_EXERCISE_: In the entries below, which lines run from the one containing "科迪激光加工厂；加工激光冲孔布料激光热切，玩具布料激光裁" to the one containing "无纺布餐杯垫，亚克力立体拼图，婚庆用品，圣诞用品等我们秉持"? Copy exactly those lines, ends included, and no others.

(Data excerpts)
○ ○ ○ ○ ○

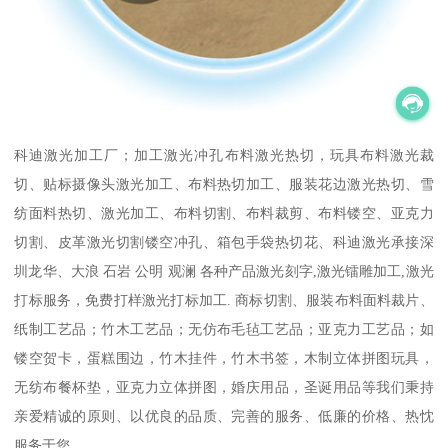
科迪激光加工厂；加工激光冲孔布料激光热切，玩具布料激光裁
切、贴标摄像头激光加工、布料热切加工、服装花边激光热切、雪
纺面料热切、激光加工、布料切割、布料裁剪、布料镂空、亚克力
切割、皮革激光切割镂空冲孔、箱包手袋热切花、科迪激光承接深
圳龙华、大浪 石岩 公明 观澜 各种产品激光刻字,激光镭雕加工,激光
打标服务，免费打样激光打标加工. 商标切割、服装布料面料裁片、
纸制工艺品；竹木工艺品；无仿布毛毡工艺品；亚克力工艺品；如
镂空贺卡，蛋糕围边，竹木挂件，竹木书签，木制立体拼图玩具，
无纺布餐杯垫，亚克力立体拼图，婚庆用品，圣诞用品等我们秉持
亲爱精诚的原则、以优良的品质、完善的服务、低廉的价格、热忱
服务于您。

○ ○ ○ ○ ○

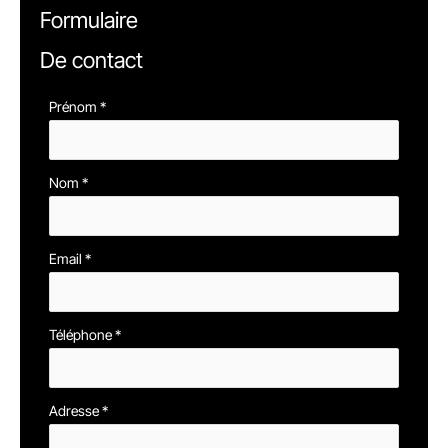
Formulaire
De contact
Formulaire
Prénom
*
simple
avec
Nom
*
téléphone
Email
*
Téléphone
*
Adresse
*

○ ○ ○ ○ ○

_RESULT OF THIS EXERCISE_:
科迪激光加工厂；加工激光冲孔布料激光热切，玩具布料激光裁
切、贴标摄像头激光加工、布料热切加工、服装花边激光热切、雪
纺面料热切、激光加工、布料切割、布料裁剪、布料镂空、亚克力
切割、皮革激光切割镂空冲孔、箱包手袋热切花、科迪激光承接深
圳龙华、大浪 石岩 公明 观澜 各种产品激光刻字,激光镭雕加工,激光
打标服务，免费打样激光打标加工. 商标切割、服装布料面料裁片、
纸制工艺品；竹木工艺品；无仿布毛毡工艺品；亚克力工艺品；如
镂空贺卡，蛋糕围边，竹木挂件，竹木书签，木制立体拼图玩具，
无纺布餐杯垫，亚克力立体拼图，婚庆用品，圣诞用品等我们秉持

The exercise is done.